Flipped is about two kids in eighth grade: Bryce Loski and Juli Baker. The two have lived across the street from each other for six years but they are, by no means, friends. Juli says, "My Bryce. Still walking around with my first kiss." But he says, "It's been six years of strategic avoidance and social discomfort." However, after a series of events that makes each of them question what they thought they knew, their views on each other, their families and themselves are flipped. He says, "I'd spent so many years avoiding Juli Baker that I'd never really looked at her, but now I couldn't stop." And she says, "I felt a cold, hard knot tighten in my heart. I was through with Bryce Loski."
I decided to read this book after seeing the movie on TV. Well, I really liked the movie and, whenever I do, I always look to see if there's a book. And, when I found it, I remembered seeing the book before. I think it kind of fell in that time where I was the right age to read it but I was reading teenager books rather than middle-grade books. And then when I got older and went backwards and started reading middle-grade books I had forgotten about it. So I've finally read it...and I enjoyed it immensely. I finished it in about two days. Granted, the print is on the larger side and it's only just over 200 pages, but that did not make me love it any less. So what did I like, exactly?

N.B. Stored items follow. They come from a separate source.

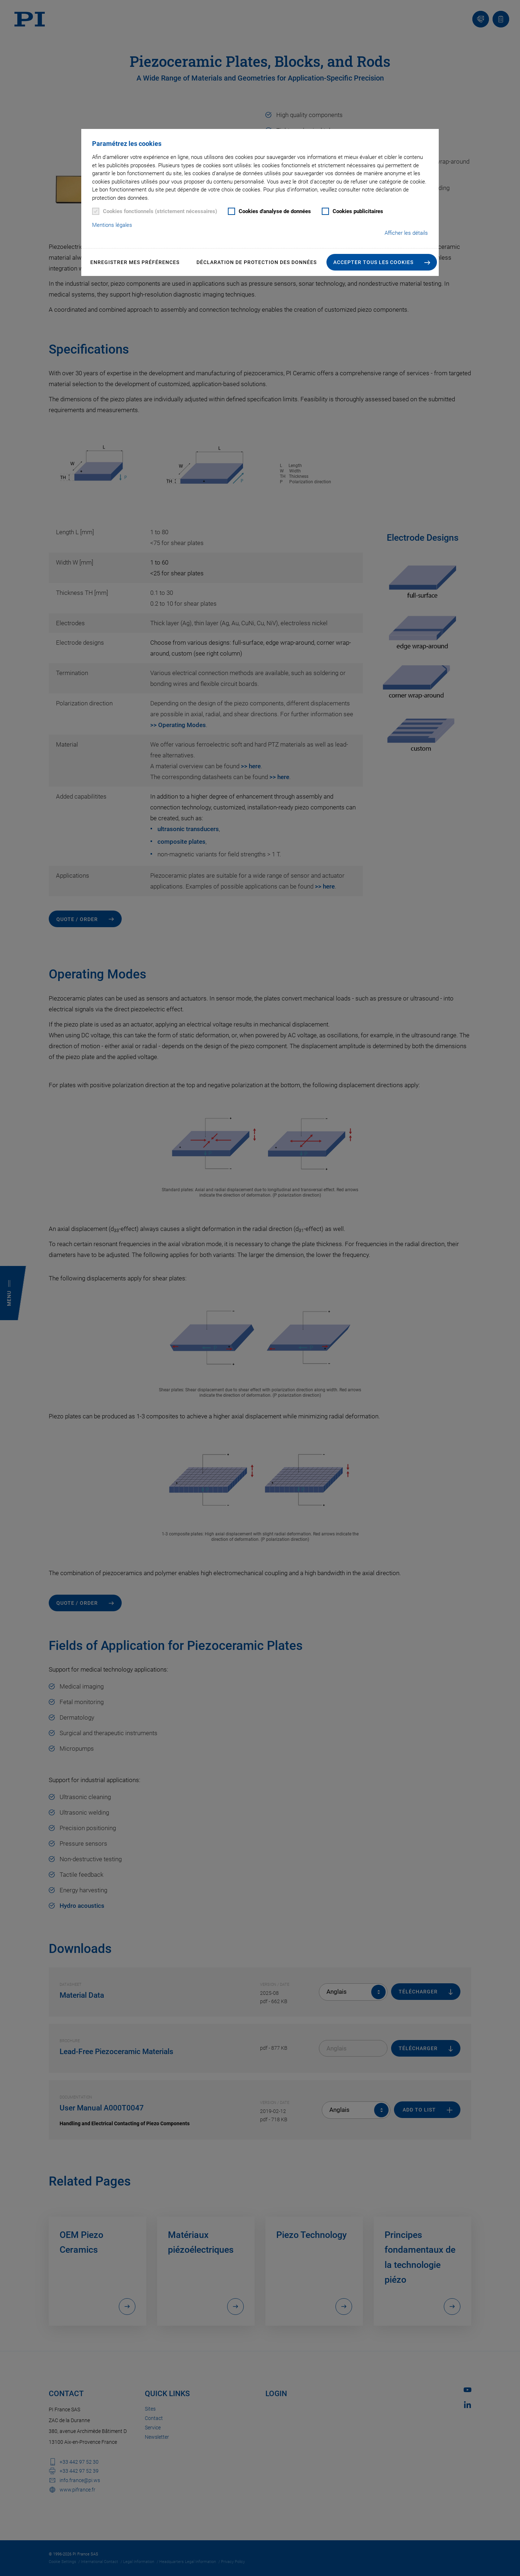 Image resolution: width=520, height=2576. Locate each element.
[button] (381, 262)
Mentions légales (112, 225)
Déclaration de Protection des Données (256, 262)
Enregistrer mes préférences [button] (134, 262) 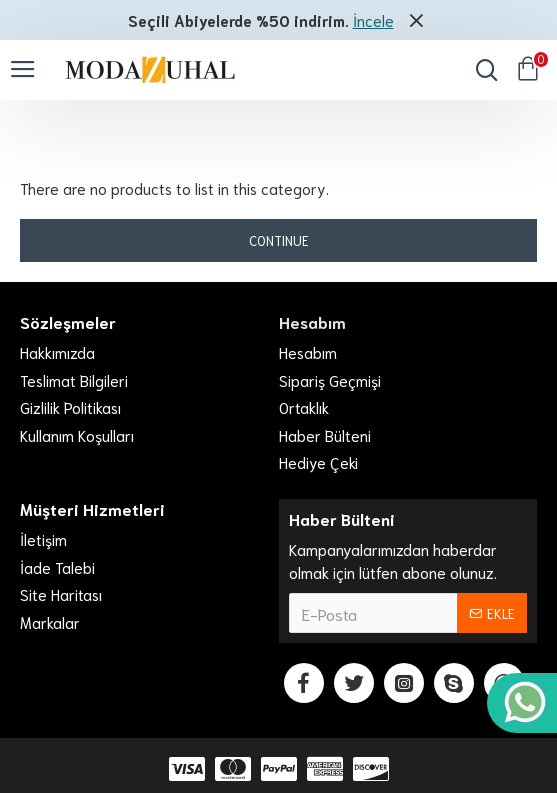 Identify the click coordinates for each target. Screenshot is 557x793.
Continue (279, 240)
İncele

Well it took me back to that time of being in middle school and crushing on a guy that wanted nothing to do with you. But, somehow, filled you with happiness, anyway. And I loved the character of Juli Baker. She was, even at the age of only 13 or 14, exactly the kind of person I want to be. She was brave, headstrong but kind. She stood up for what he believed in, even when it was something as small as a sycamore tree. And she wasn't afraid to care deeply about things. And, while this may be a bit beyond expectations of any actual middle-schooler, it reads completely genuine. Bryce was a more realistic character. He was nice enough but easily susceptible to what others thought of him (but then, most of us are) and willing to hide his thoughts or actions so as not to go against the crowd. By the end, however, he gets past this (without giving away any spoilers though I think you can probably guess how it ends).
Overall, it was just a really sweet and cute book about two eighth graders whose views on everything around them are completely changed.